Here we tune for the degree of polynomial features used.

In [2]:
advertising_df = pd.read_csv("https://raw.githubusercontent.com/nguyen-toan/ISLR/master/dataset/Advertising.csv",
                             index_col=0)

In [3]:
poly_degrees = [1, 2, 3, 4, 5]
training_errors, validation_errors = [], []

In [4]:
%%time
for poly_degree in poly_degrees:

  advertising_X, advertising_y = (advertising_df.drop('Sales', axis=1),
                                  advertising_df.Sales)
  
  advertising_Xtrain, advertising_Xtest, advertising_ytrain, advertising_ytest = train_test_split(advertising_X,
                                                                                                  advertising_y,
                                                                                                  test_size=0.2,
                                                                                                  random_state=20130810)
  
  advertising_Xtrain, advertising_Xvalid, advertising_ytrain, advertising_yvalid = train_test_split(advertising_Xtrain,
                                                                                                    advertising_ytrain,
                                                                                                    test_size=0.2,
                                                                                                    random_state=20130810)
  polynomial_features = PolynomialFeatures(degree=poly_degree)
  
  advertising_Xtrain_poly = polynomial_features.fit_transform(advertising_Xtrain)
  advertising_Xvalid_poly = polynomial_features.transform(advertising_Xvalid)
  
  learner_lm = LinearRegression(fit_intercept=False)

  learner_lm.fit(advertising_Xtrain_poly, advertising_ytrain)

  training_errors.append(mean_squared_error(advertising_ytrain, 
                                            learner_lm.predict(advertising_Xtrain_poly)))
  
  validation_errors.append(mean_squared_error(advertising_yvalid,
                                              learner_lm.predict(advertising_Xvalid_poly)))

CPU times: user 36.5 ms, sys: 5.84 ms, total: 42.3 ms
Wall time: 62.9 ms


In [5]:
pd.DataFrame({'poly_degree': poly_degrees,
              'training_errors': training_errors,
              'validation_errors': validation_errors})

Unnamed: 0,poly_degree,training_errors,validation_errors
0,1,2.299952,3.242601
1,2,0.173942,0.510628
2,3,0.099855,0.461736
3,4,0.066527,1.026251
4,5,0.049705,2.855421


Overfitting begins beyond polynomial degree 3

Re-train with the best model

In [6]:
advertising_X, advertising_y = (advertising_df.drop('Sales', axis=1),
                                advertising_df.Sales)

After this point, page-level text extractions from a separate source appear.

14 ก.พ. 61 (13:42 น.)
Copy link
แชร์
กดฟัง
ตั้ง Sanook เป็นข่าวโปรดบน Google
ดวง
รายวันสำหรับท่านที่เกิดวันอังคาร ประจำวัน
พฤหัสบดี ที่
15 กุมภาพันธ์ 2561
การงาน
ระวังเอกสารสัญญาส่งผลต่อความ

advertising_Xtrain, advertising_Xtest, advertising_ytrain, advertising_ytest = train_test_split(advertising_X,
                                                                                                advertising_y,
                                                                                                test_size=0.2,
                                                                                                random_state=20130810)
polynomial_features = PolynomialFeatures(degree=3)

advertising_Xtrain_poly = polynomial_features.fit_transform(advertising_Xtrain)
advertising_Xtest_poly = polynomial_features.transform(advertising_Xtest)

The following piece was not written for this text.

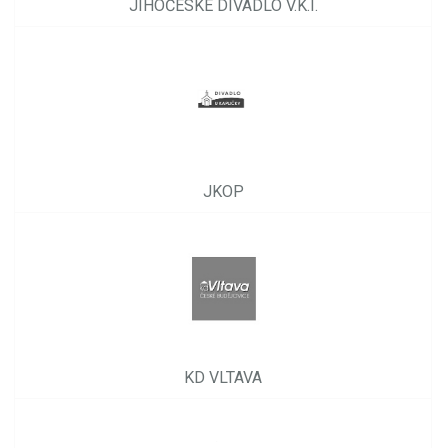
JIHOČESKÉ DIVADLO V.K.I.
JKOP
KD VLTAVA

learner_lm = LinearRegression(fit_intercept=False)

learner_lm.fit(advertising_Xtrain_poly, advertising_ytrain)

LinearRegression(copy_X=True, fit_intercept=False, n_jobs=None, normalize=False)

$E_{out}$

In [7]:
mean_squared_error(advertising_ytest,
                   learner_lm.predict(advertising_Xtest_poly))

0.7582771808490137

# Summary

Validation is a powerful technique that allows us to avoid overfitting complicated model architectures. As long as the model exploration is a reasonable number, it is a very good estimate of out-of-sample errors and hence can be a power model selection tool.